Learn multilevel models: An Introduction to brms

Andrew Ellis

I am using the native pipe operator, which is new to R 4.10. This pipe operator is written as a | followed by a >. In this document, the operator is printed as |>, due to the fact that I am using font ligatures. If the pipe doesn’t work for you, simply replace it with the older pipe %>%.

library(tidyverse)
library(brms)

theme_set(theme_grey(base_size = 14) +
            theme(panel.grid = element_blank()))

In this post, I’ll show how to use brms to infer the means of two independent normally distributed samples. I’ll try to follow the steps illustrated in the previous post on a principled Bayesian workflow.

Generate data

First, we’ll generate two independent normally distributed samples. These will correspond to two levels of a grouping variable, so let’s call them group A and group B.

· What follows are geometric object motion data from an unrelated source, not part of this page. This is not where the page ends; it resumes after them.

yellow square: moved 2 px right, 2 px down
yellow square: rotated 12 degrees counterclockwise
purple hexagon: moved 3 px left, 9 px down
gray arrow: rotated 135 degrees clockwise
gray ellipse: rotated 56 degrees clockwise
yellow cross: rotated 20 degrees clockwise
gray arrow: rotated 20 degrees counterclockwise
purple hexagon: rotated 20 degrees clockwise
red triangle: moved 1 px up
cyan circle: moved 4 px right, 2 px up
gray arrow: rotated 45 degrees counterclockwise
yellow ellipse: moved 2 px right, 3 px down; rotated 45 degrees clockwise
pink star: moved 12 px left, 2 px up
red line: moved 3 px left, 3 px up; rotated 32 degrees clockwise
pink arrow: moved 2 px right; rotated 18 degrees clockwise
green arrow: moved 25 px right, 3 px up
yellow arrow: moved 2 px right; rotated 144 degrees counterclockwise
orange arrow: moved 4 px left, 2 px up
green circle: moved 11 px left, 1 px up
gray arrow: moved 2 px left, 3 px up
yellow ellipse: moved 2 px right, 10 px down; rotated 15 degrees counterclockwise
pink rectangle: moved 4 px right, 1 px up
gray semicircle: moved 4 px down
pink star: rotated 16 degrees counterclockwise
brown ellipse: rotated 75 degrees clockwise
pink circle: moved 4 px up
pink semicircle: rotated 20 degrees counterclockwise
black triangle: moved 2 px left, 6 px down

Group A will have a mean $\mu_A = 20$ and a standard deviation $\sigma_A = 2$, whereas group B have have the parameters $\mu_B = 16$ and $\sigma_B = 1.5$.

mean_a <- 20.0
sigma_a <- 2.0

mean_b <- 16.0
sigma_b <- 1.5

true_params <- tribble(~Group, ~Mean, ~SD,
                  "A", mean_a, sigma_a,
                  "B", mean_b, sigma_b) 
true_params |> 
    kableExtra::kbl() |> 
    kableExtra::kable_paper("hover", full_width = T)

Group	Mean	SD
A	20	2.0
B	16	1.5

We now draw 10 observations for each group.

N <- 10

set.seed(12)
d <- tibble(A = rnorm(N, mean_a, sigma_a),
            B = rnorm(N, mean_b, sigma_b))
d <- d |>
  pivot_longer(everything(), names_to = "group",
                values_to = "score") |> 
  mutate(group = as_factor(group)) |> 
  arrange(group)

Since we know the true values that generated the data, we know whether we will be able to successfully recover them. Of course, the sample means and standard deviations will differ slightly from the true values.

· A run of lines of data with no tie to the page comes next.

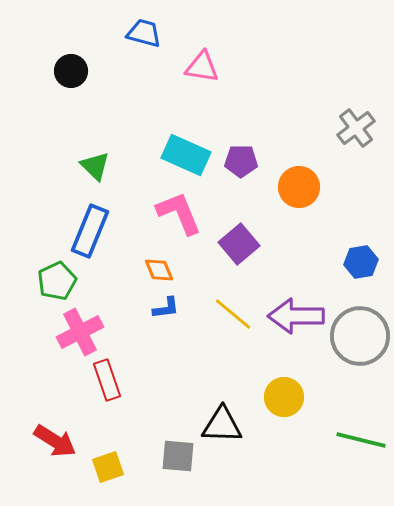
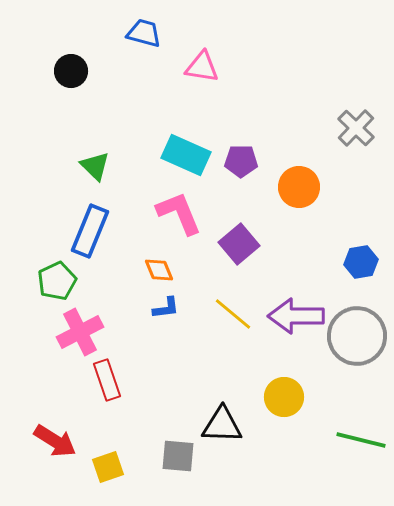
gray cross: rotated 9 degrees counterclockwise
gray circle: moved 3 px left
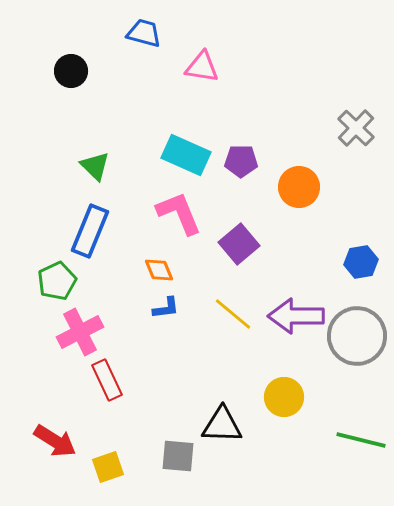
red rectangle: rotated 6 degrees counterclockwise
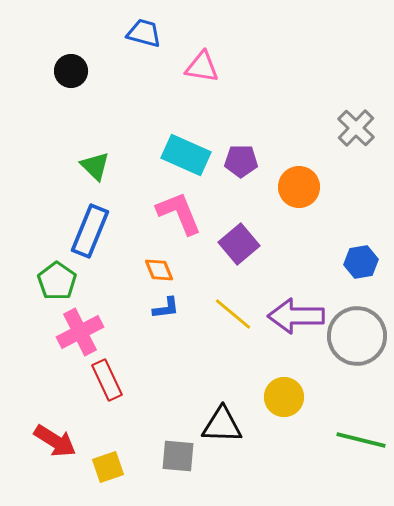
green pentagon: rotated 12 degrees counterclockwise
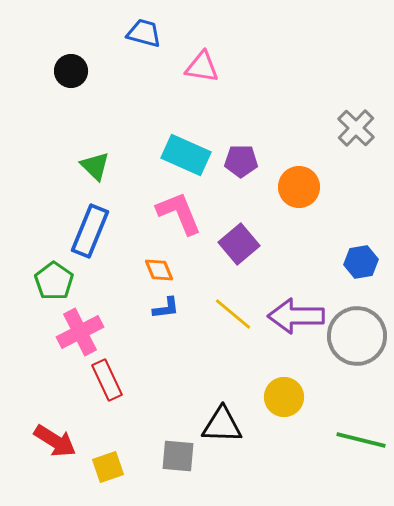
green pentagon: moved 3 px left
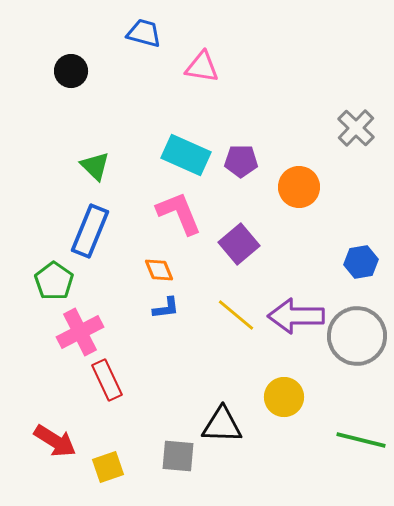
yellow line: moved 3 px right, 1 px down
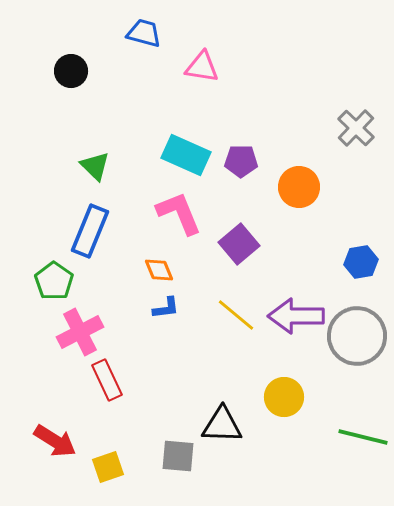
green line: moved 2 px right, 3 px up
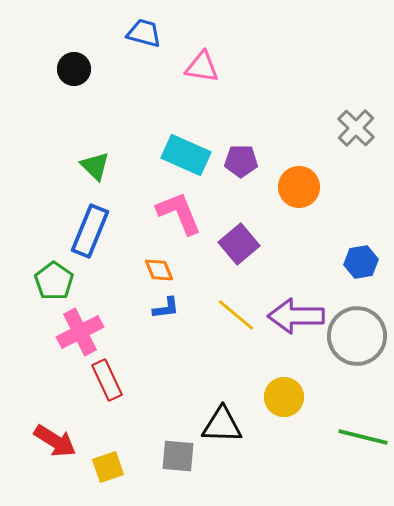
black circle: moved 3 px right, 2 px up
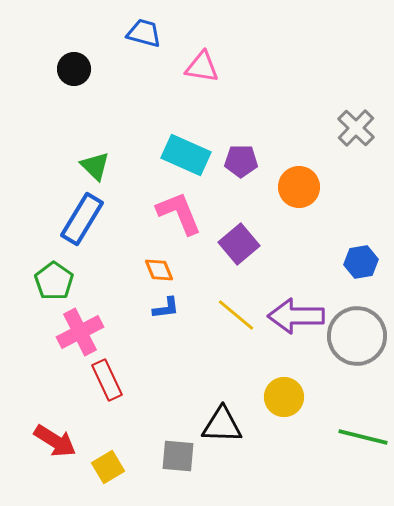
blue rectangle: moved 8 px left, 12 px up; rotated 9 degrees clockwise
yellow square: rotated 12 degrees counterclockwise
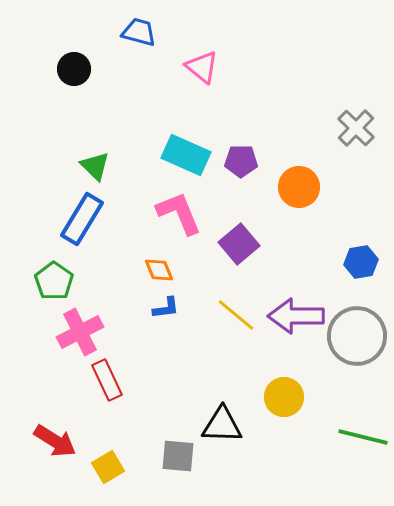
blue trapezoid: moved 5 px left, 1 px up
pink triangle: rotated 30 degrees clockwise
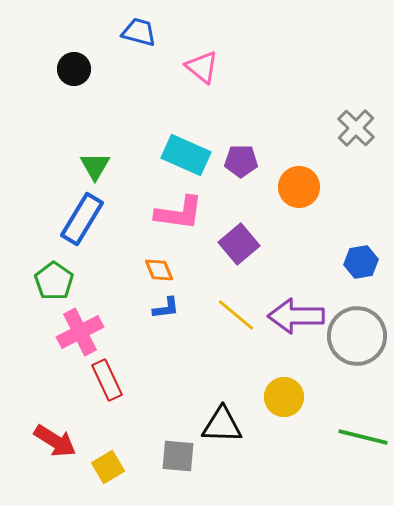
green triangle: rotated 16 degrees clockwise
pink L-shape: rotated 120 degrees clockwise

funs <- list(mean = mean, median = median, sd = sd)
d |>
  group_by(group) |>
  summarise(across(everything(), funs, .names = "{.fn}"))

# A tibble: 2 x 4
  group  mean median    sd
  <fct> <dbl>  <dbl> <dbl>
1 A      19.1   19.1  2.00
2 B      15.7   15.7  1.11

Probabilistic model

We assume the data are conditionally normally distributed

\[ y_i \sim \mathcal{N}(\mu_{[j]}, \sigma_{[j]}) \] \[ \text{for J = 1, 2} \]

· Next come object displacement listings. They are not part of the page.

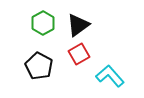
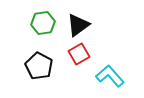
green hexagon: rotated 20 degrees clockwise
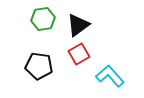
green hexagon: moved 4 px up
black pentagon: rotated 20 degrees counterclockwise
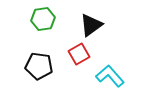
black triangle: moved 13 px right
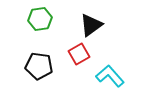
green hexagon: moved 3 px left
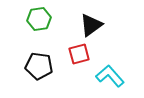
green hexagon: moved 1 px left
red square: rotated 15 degrees clockwise
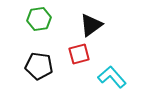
cyan L-shape: moved 2 px right, 1 px down
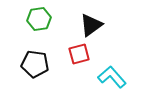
black pentagon: moved 4 px left, 2 px up
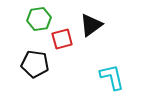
red square: moved 17 px left, 15 px up
cyan L-shape: rotated 28 degrees clockwise
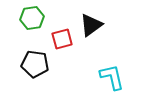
green hexagon: moved 7 px left, 1 px up
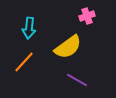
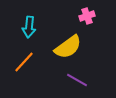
cyan arrow: moved 1 px up
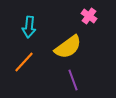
pink cross: moved 2 px right; rotated 35 degrees counterclockwise
purple line: moved 4 px left; rotated 40 degrees clockwise
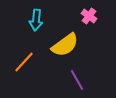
cyan arrow: moved 7 px right, 7 px up
yellow semicircle: moved 3 px left, 2 px up
purple line: moved 4 px right; rotated 10 degrees counterclockwise
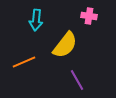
pink cross: rotated 28 degrees counterclockwise
yellow semicircle: rotated 16 degrees counterclockwise
orange line: rotated 25 degrees clockwise
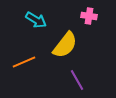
cyan arrow: rotated 65 degrees counterclockwise
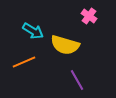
pink cross: rotated 28 degrees clockwise
cyan arrow: moved 3 px left, 11 px down
yellow semicircle: rotated 68 degrees clockwise
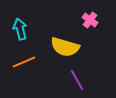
pink cross: moved 1 px right, 4 px down
cyan arrow: moved 13 px left, 2 px up; rotated 135 degrees counterclockwise
yellow semicircle: moved 2 px down
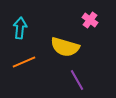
cyan arrow: moved 1 px up; rotated 20 degrees clockwise
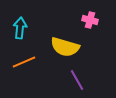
pink cross: rotated 21 degrees counterclockwise
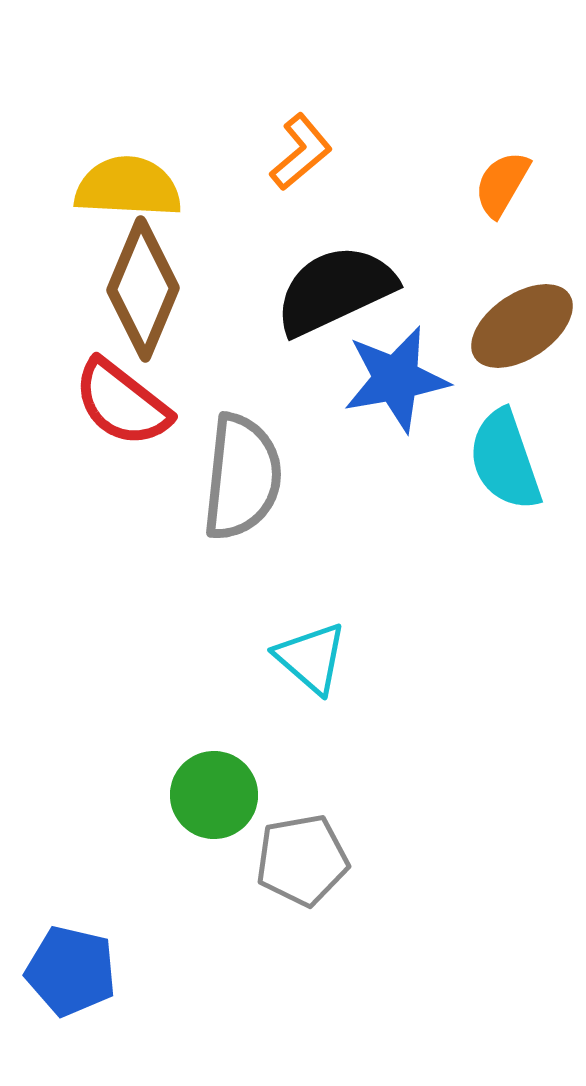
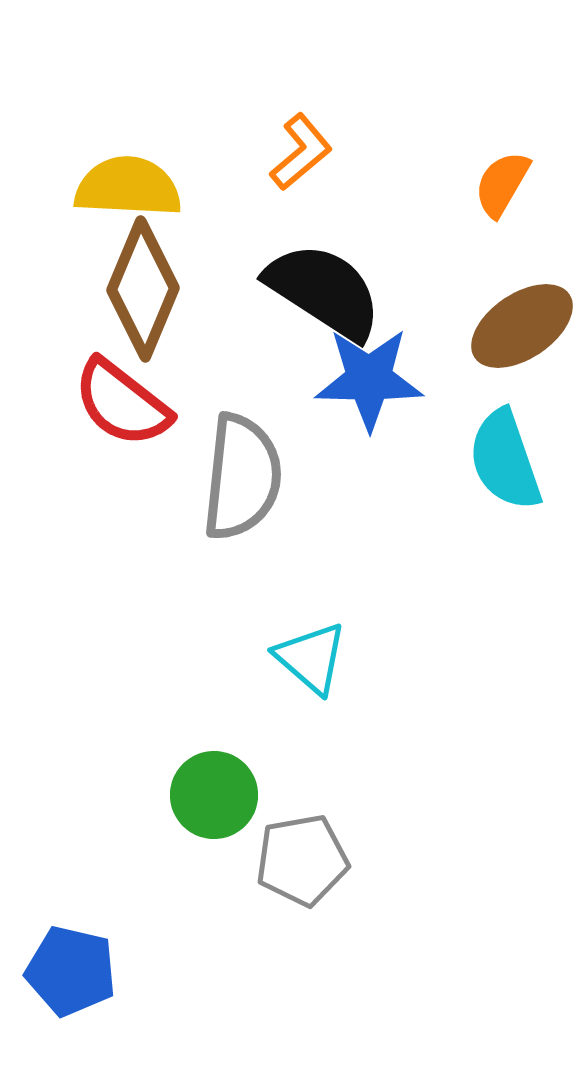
black semicircle: moved 11 px left, 1 px down; rotated 58 degrees clockwise
blue star: moved 27 px left; rotated 11 degrees clockwise
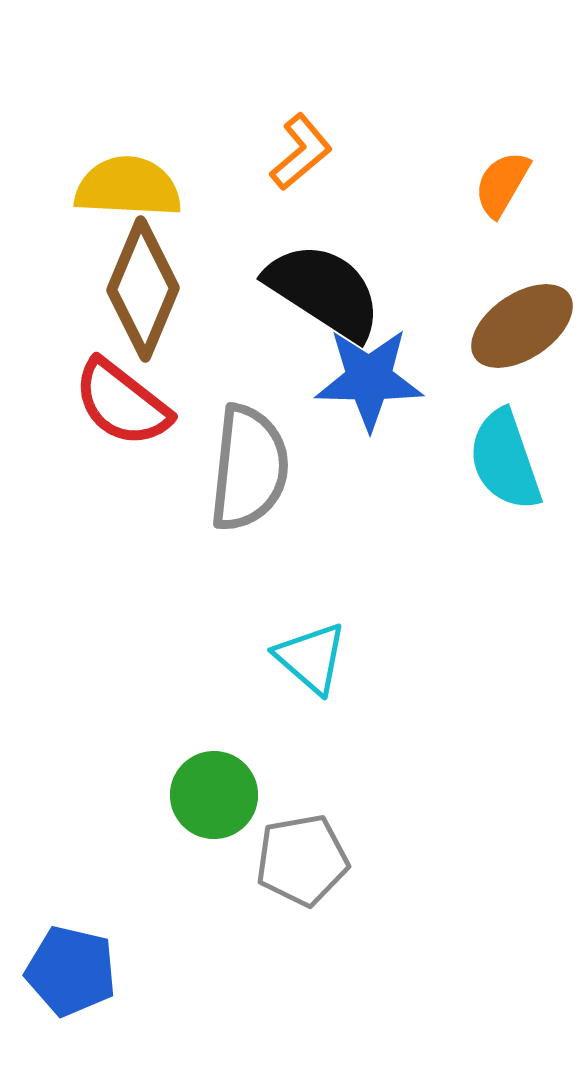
gray semicircle: moved 7 px right, 9 px up
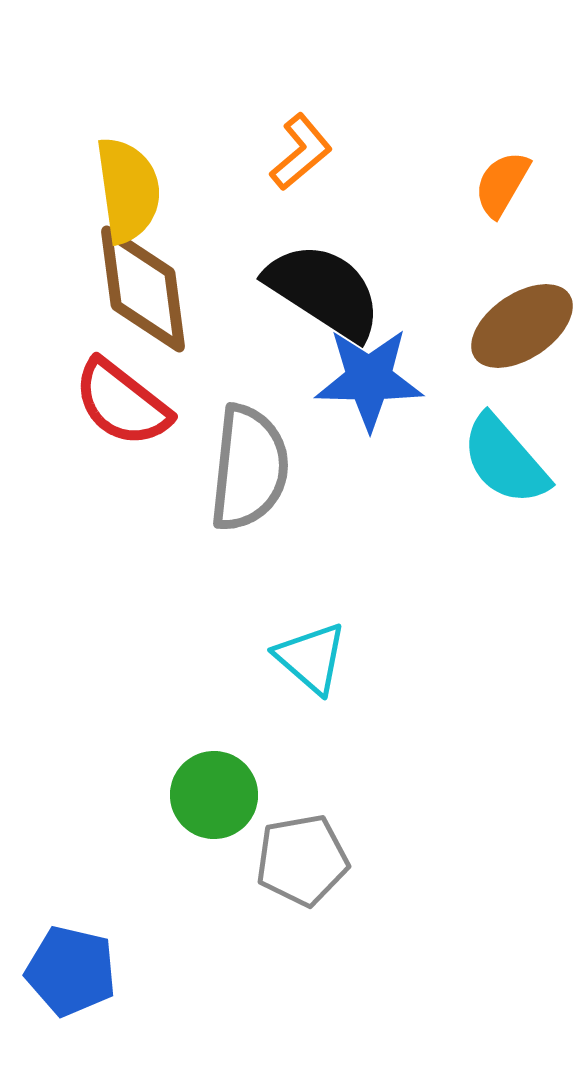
yellow semicircle: moved 3 px down; rotated 79 degrees clockwise
brown diamond: rotated 30 degrees counterclockwise
cyan semicircle: rotated 22 degrees counterclockwise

We will initially assume that the two groups have equal standard deviations (SD), so that we need only estimate one common SD parameter. We therefore need to estimate three parameters in total, $\mu_a, \mu_b, \sigma$ (you can allow both mean and standard deviation to vary in assignment 1).

Linear model

Using a linear model, we have several possibilities for choosing our contrast coding. We will use treatment coding, in which we choose one of the groups as reference category. This will be represented by the intercept. The other group will not be estimated directly. Instead, the second parameter will represent the difference between this group and the reference category.

We can check the levels of the grouping variable. The first levels will be chose as the reference group.

levels(d$group)

[1] "A" "B"

Another possibility is to omit the intercept, and then just estimate both group means independently.

For the first approach, we use the R formula

score ~ 1 + group

score ~ 1 + group

# or eqivalently
score ~ group

score ~ group

For the second parameterization, we write

score ~ 0 + group

score ~ 0 + group

# or eqivalently
score ~ group - 1

score ~ group - 1

Prior distributions

We can check which for which parameters we need to set priors, and what the default priors are, using the get_prior() function.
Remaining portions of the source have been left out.